* EXERCISE
Omit the pictures and output every entry below exactly as written.

* DATA FOR REVIEW
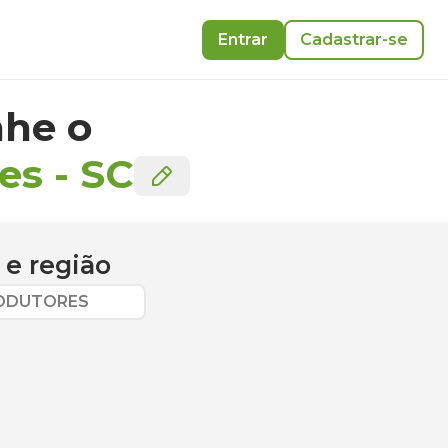
Entrar
Cadastrar-se
he o
es
-
SC
e região
RODUTORES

* COMPLETED TASK
Entrar
Cadastrar-se
he o
es
-
SC
e região
RODUTORES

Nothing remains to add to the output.